Por todo ello, siento una melancólica y no menos corrosiva envidia como español. Cuando pienso en la indiferencia que profesamos hacia el descubrimiento de la tumba de Cervantes o el silencio ominoso que gira en torno a la sacrílega profanación de la tumba de Calderón de la Barca en la Parroquia de Nuestra Señora de los Dolores durante la Guerra Civil, me pregunto si descendemos de Caín. Parece incluso conveniente mantener a nuestros difuntos personajes históricos en el anonimato o en la diáspora provincial, antes de que sean objeto del desprecio de la mediocridad o la inconsciente brujería ideológica. Solo nos acordamos de ellos para instrumentalizarlos: ya sea Federico García Lorca o Antonio Machado, por un lado; o bien Ramiro de Maeztu o Pedro Muñoz Seca, por otro.

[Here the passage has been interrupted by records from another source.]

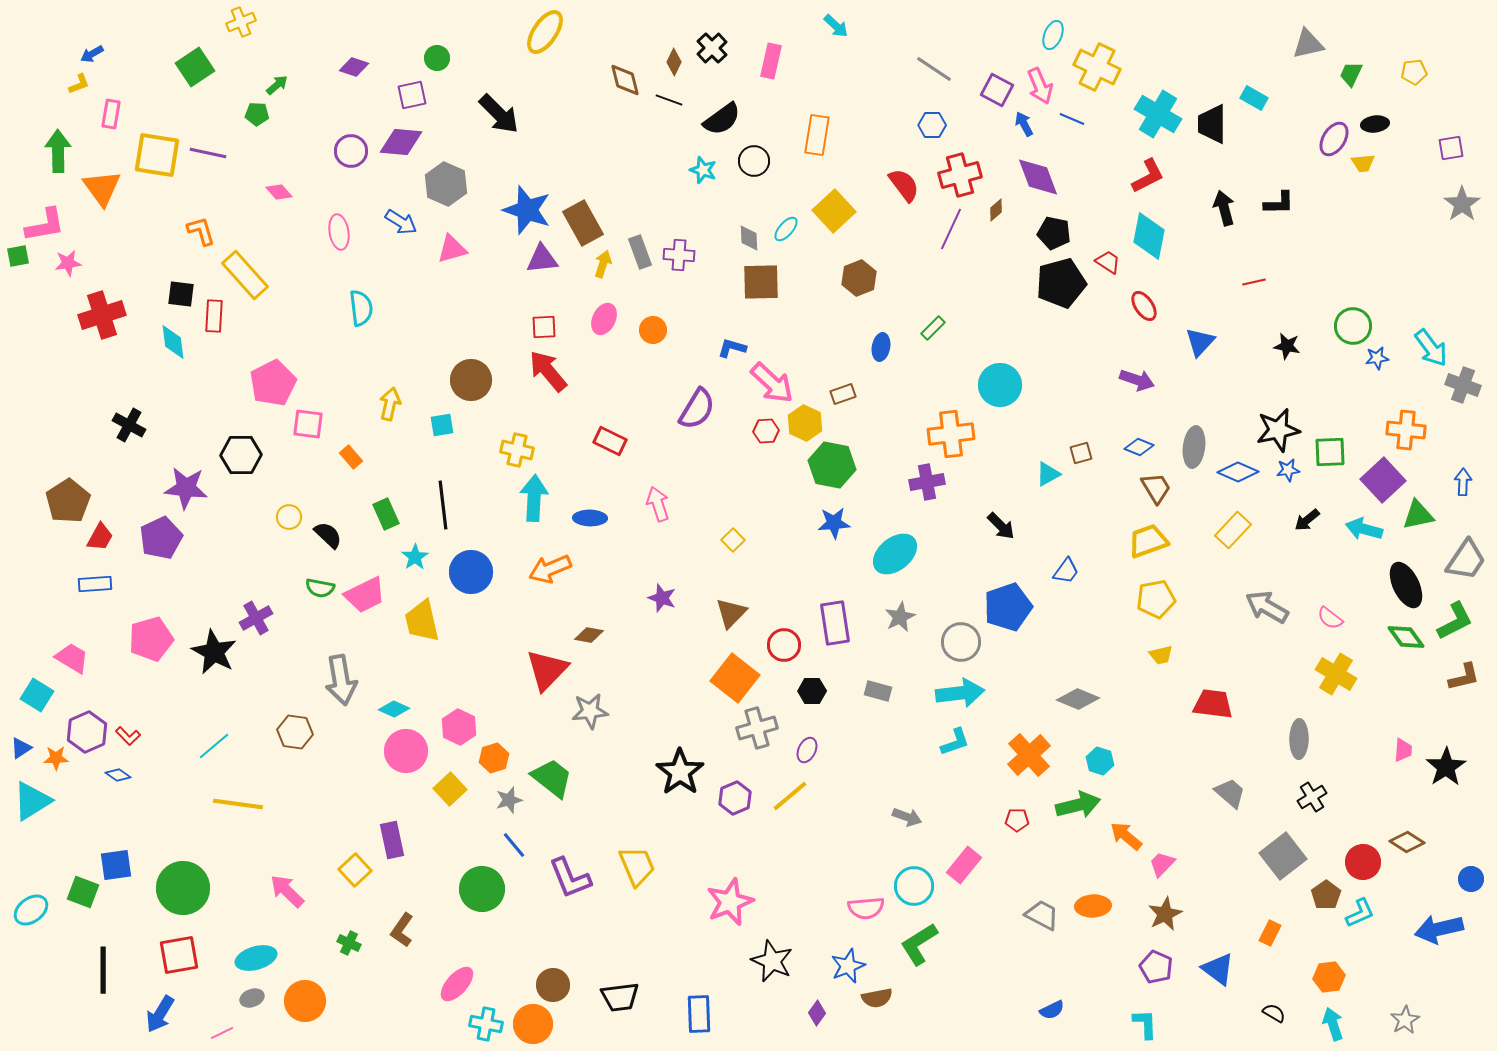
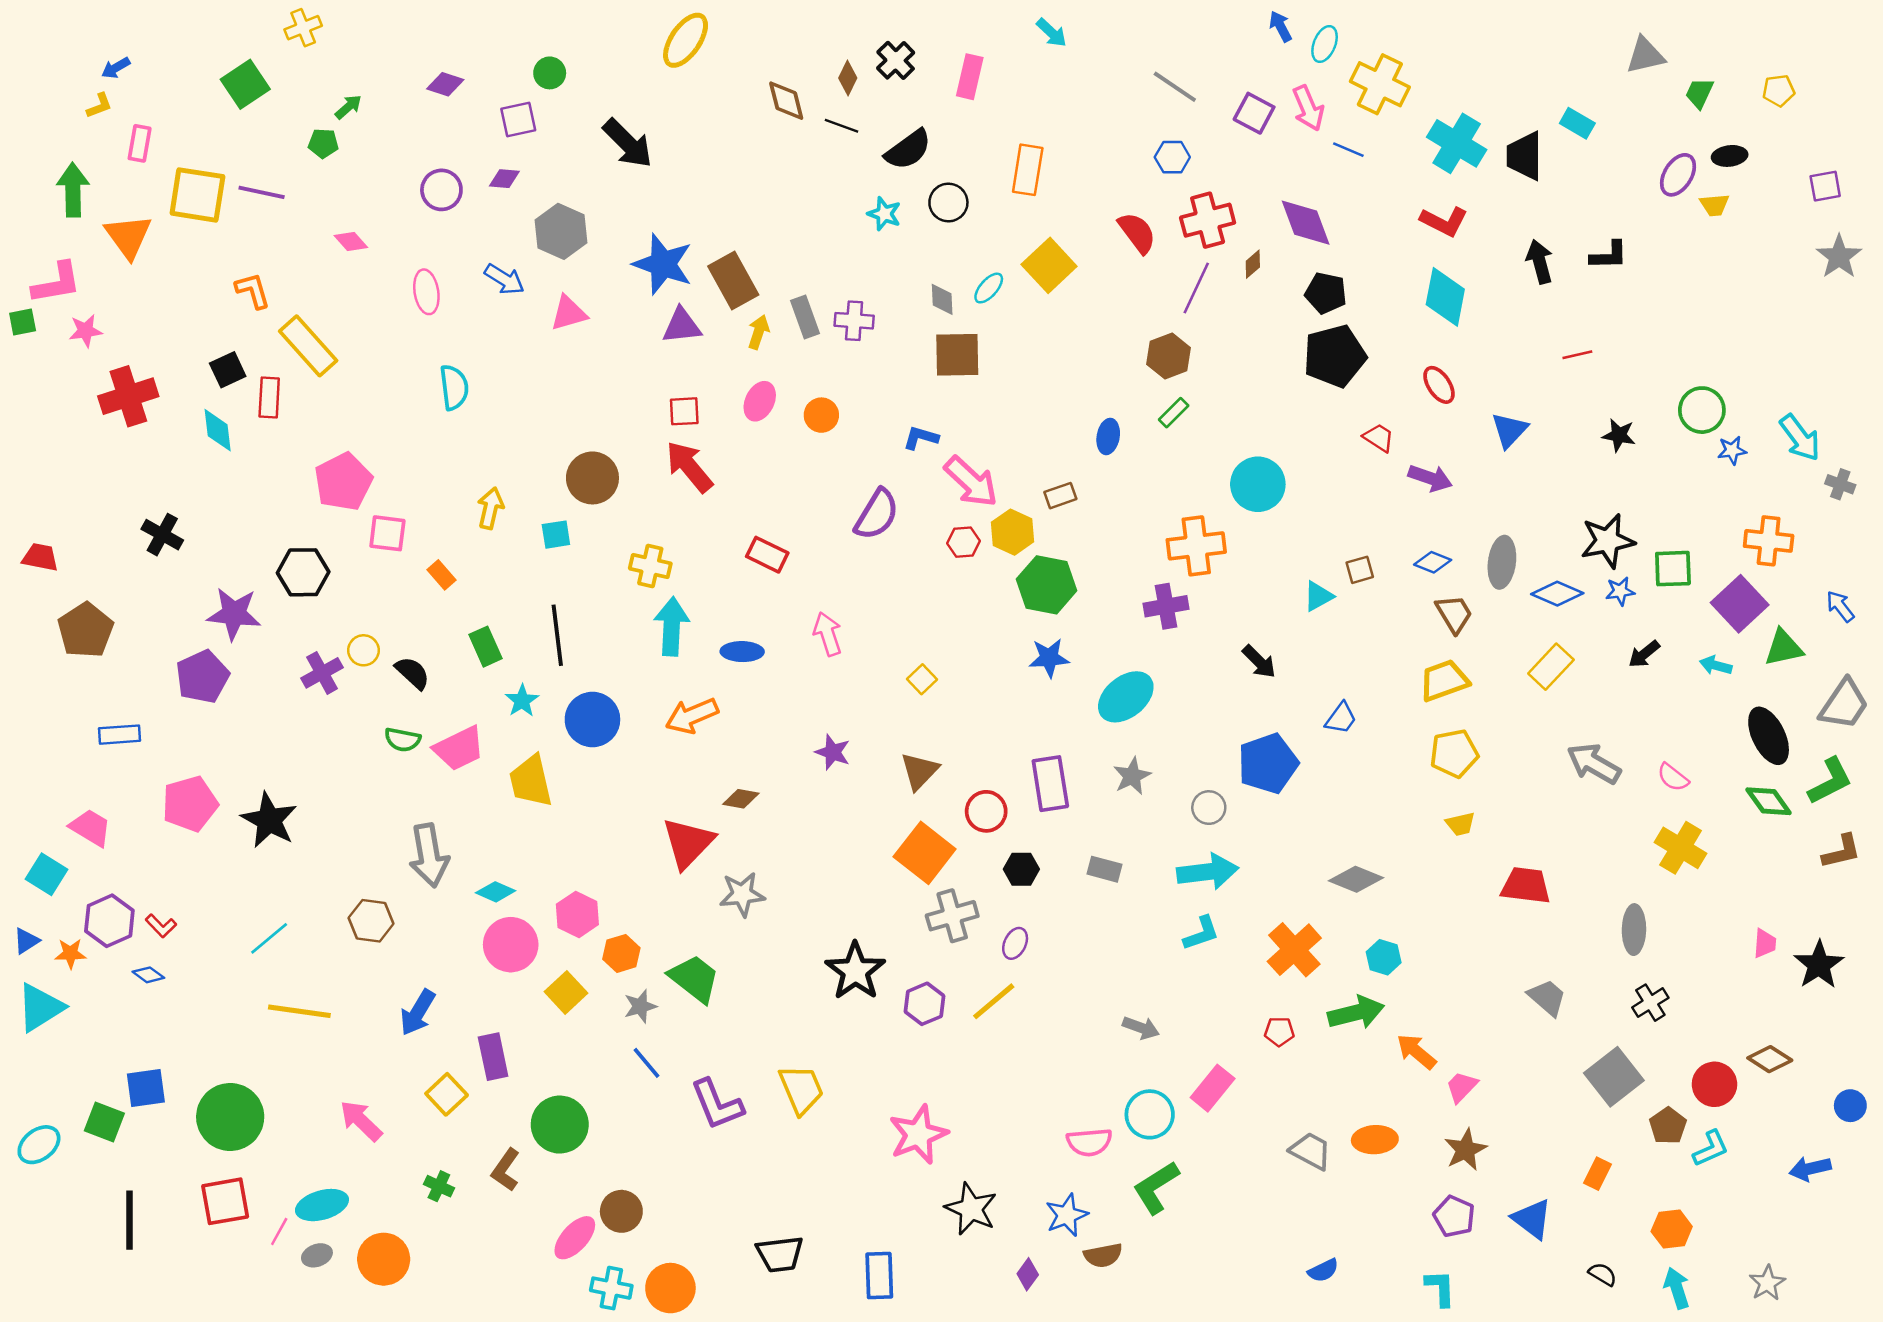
blue arrow: (1024, 124) -> (1281, 26), moved
purple diamond: (401, 142) -> (504, 179), size x0.6
red L-shape: (1148, 176) -> (1444, 221), turned 54
red trapezoid: (1108, 262) -> (1379, 438), moved
brown hexagon: (859, 278) -> (1169, 356), moved
black square: (181, 294) -> (228, 370), turned -32
gray cross: (1463, 385) -> (1840, 484), size x0.7
blue arrow: (1463, 482) -> (1840, 606), turned -40
cyan arrow: (1364, 529) -> (1716, 665), size x0.7
red trapezoid: (100, 537) -> (40, 557), moved, turned -108
purple cross: (256, 618) -> (322, 673), moved
gray circle: (961, 642) -> (1209, 808), size x0.7
green circle: (482, 889) -> (560, 1125), moved
blue arrow: (1439, 929) -> (1810, 1169), size x0.7
brown circle: (553, 985) -> (621, 1211), moved
blue arrow: (160, 1014) -> (418, 1013), moved
pink line: (222, 1033) -> (279, 1231), moved, turned -35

Al pecado nacional de la envidia, hay que sumar otra ignominia no solo para los insignes finados, sino para todos los difuntos: la importación del carnaval de Halloween. Aquí la cursiva no es baladí, pues si bien es probable que esta festividad fuese de orígenes religiosos, es bastante remoto que surgiese como una frívola mascarada que combina el botellón y lo macabro, que no solo ignora, sino que se burla de los muertos. Digo burla porque la mayoría de los atuendos inspiran risa en vez del conveniente respeto, y hablo de ignorar porque me cuesta creer que los asistentes a esta tradición de masas se encuentren en las condiciones oportunas para visitar por la mañana a sus seres queridos fallecidos. Y en el caso de que los visiten, ¿es compatible la resaca con el decoro?
Desgraciadamente, este carnaval se ha convertido en una tendencia de masas que por supuesto está también presente en los Estados Unidos, donde además se han banalizado sus criminales consecuencias considerándolas como excepciones. Es más, pasando por alto los esporádicos asesinatos provocados por el culto a lo sangriento, algunos se escudan en la función vicaria que juega la violencia y el terror ficticios, cuando pueden estarinsensibilizando ante el dolor ajeno o incluso azuzando a su sádica búsqueda.
Una cosa es segura: Occidente está perdiendo el respeto a la muerte, en unos países más que en otros. Todo ello en su ceguera de relativizar el bien y el mal, y en el grave error de confundir el humor con la frivolidad, tan grave como no distinguir entre la inteligencia y la estupidez. De ambos desórdenes, el mal y la estupidez, pueden salvarnos el amor y los amigos. Unas bendiciones que, contra las apariencias, no son tan comunes.